=== ACTIVITY ===
Output, exactly as written, the lines below from the one that has "This screenshot has" through the one that has "The image size is (526, 2576)."; nothing else, and no pictures.

=== RECORDS FOR THIS TASK ===
◆ ◆ ◆ ◆ ◆

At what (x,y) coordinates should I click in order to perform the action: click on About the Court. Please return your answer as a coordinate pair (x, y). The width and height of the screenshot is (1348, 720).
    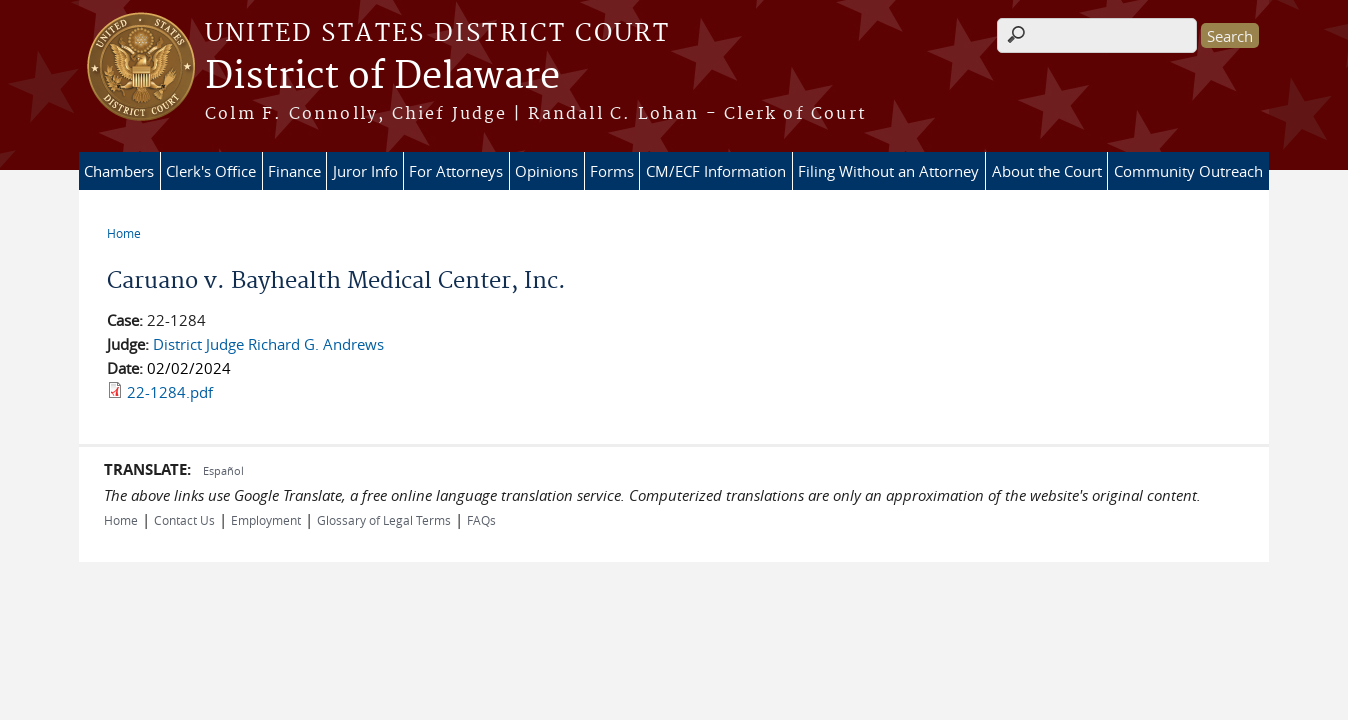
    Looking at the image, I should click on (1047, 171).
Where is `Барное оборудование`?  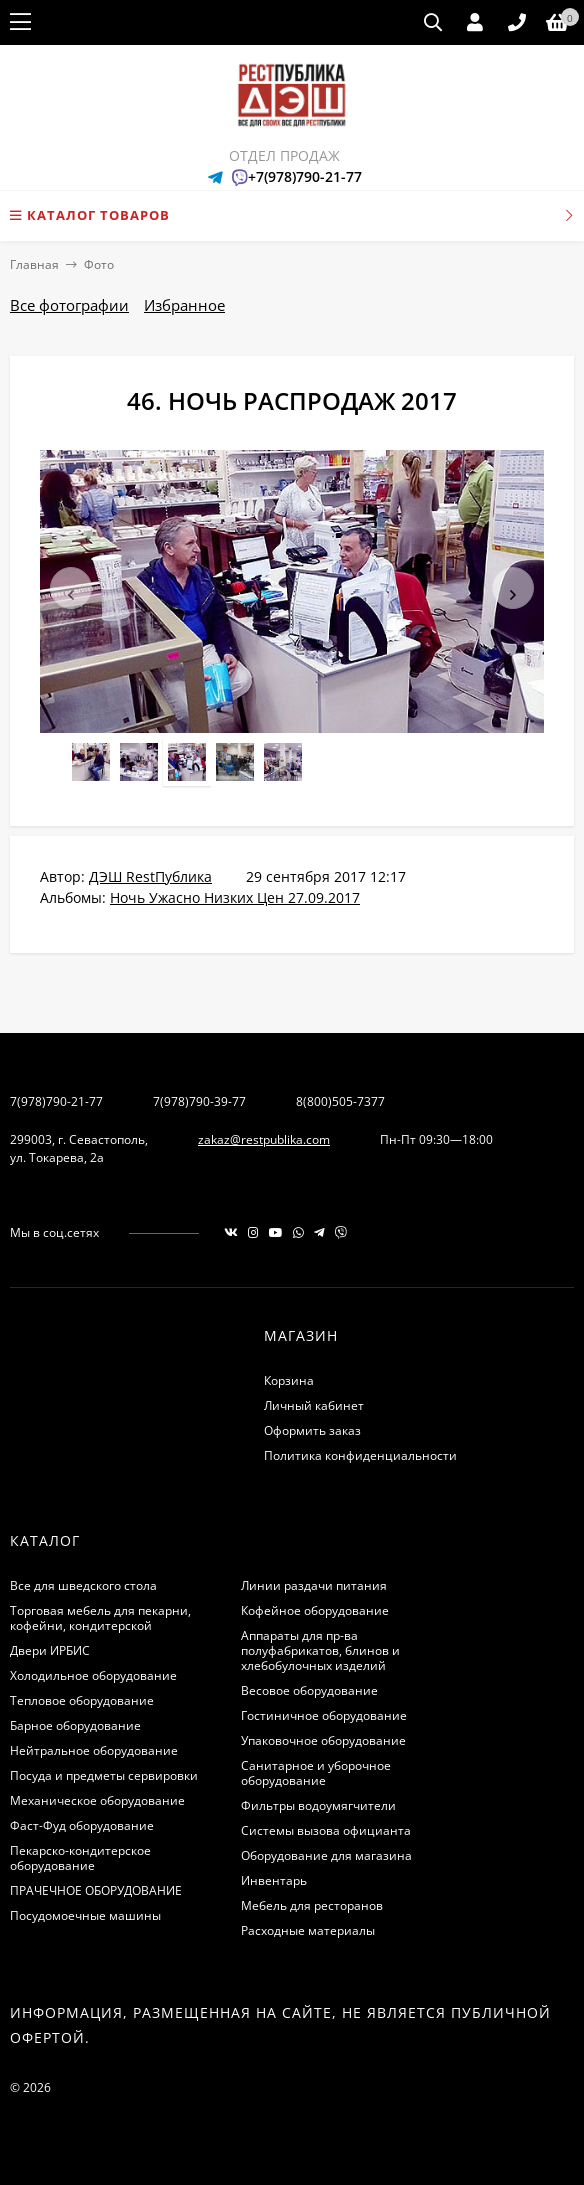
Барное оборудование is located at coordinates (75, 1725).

◆ ◆ ◆ ◆ ◆

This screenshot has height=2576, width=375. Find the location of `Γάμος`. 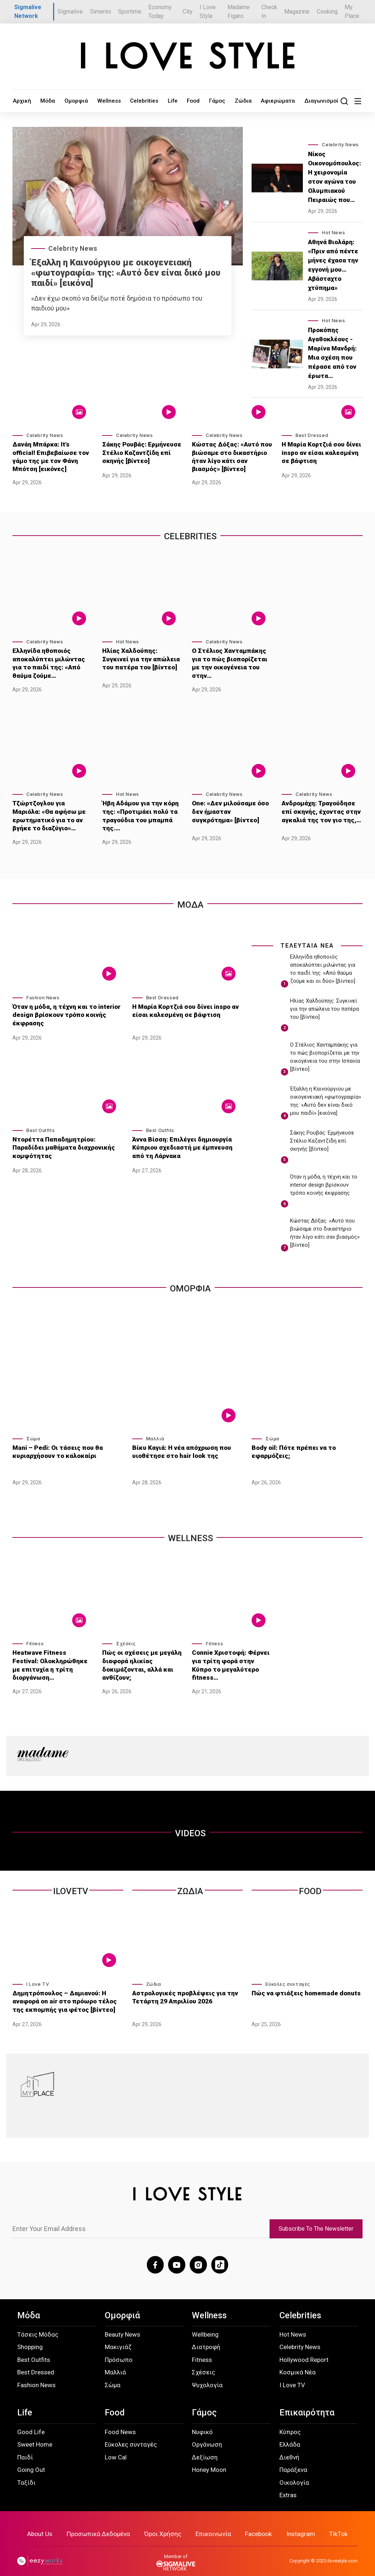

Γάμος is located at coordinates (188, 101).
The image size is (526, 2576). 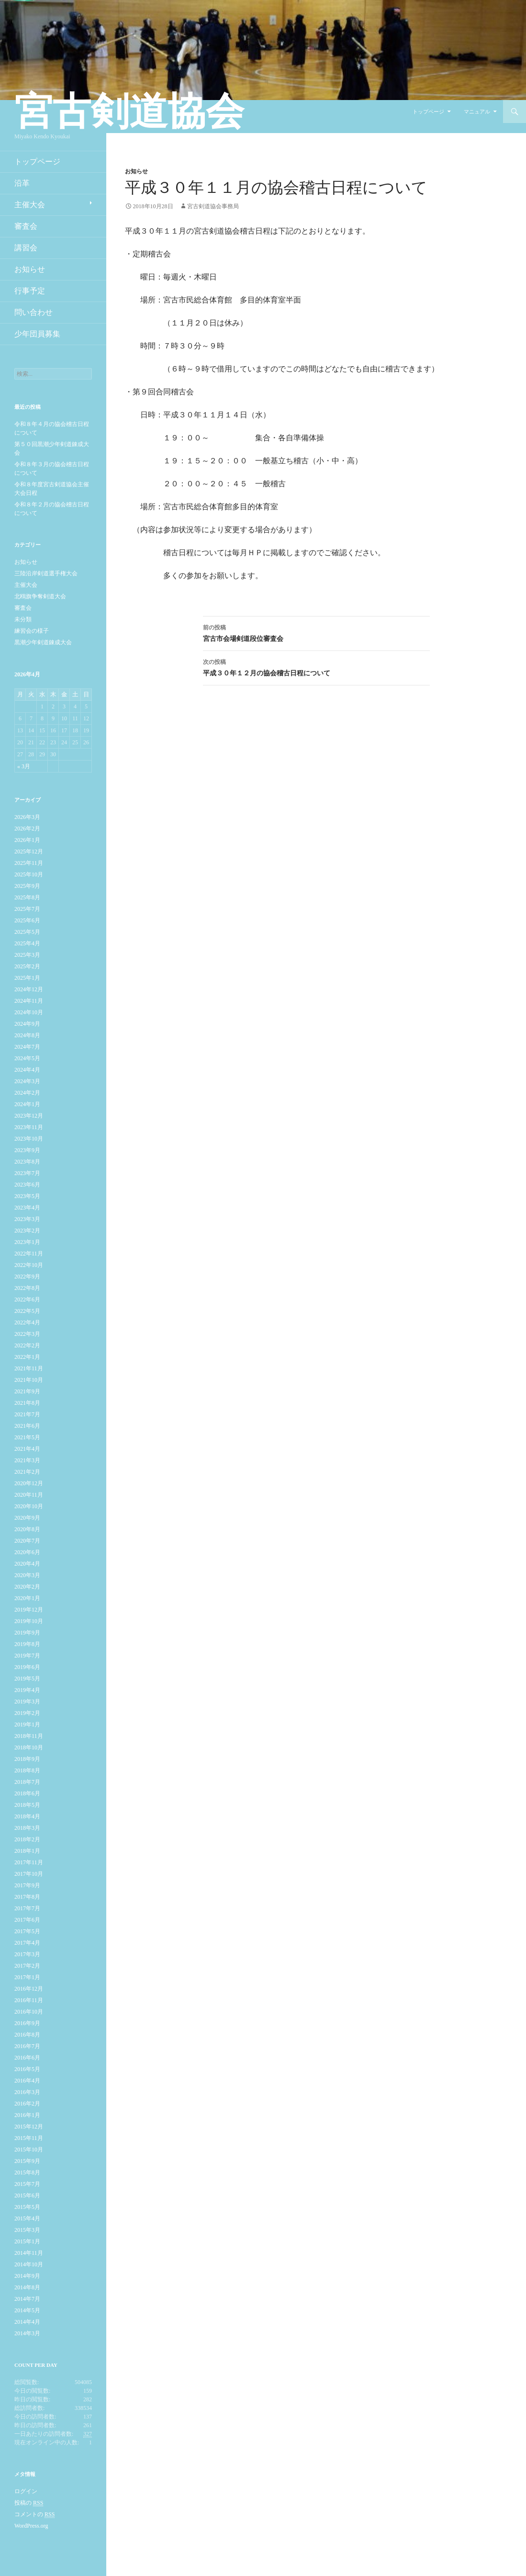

◆ ◆ ◆ ◆ ◆

=== RESULT FOR THIS TASK ===
This screenshot has height=2576, width=375. Find the location of `Γάμος`. 

Γάμος is located at coordinates (188, 101).
The image size is (526, 2576). 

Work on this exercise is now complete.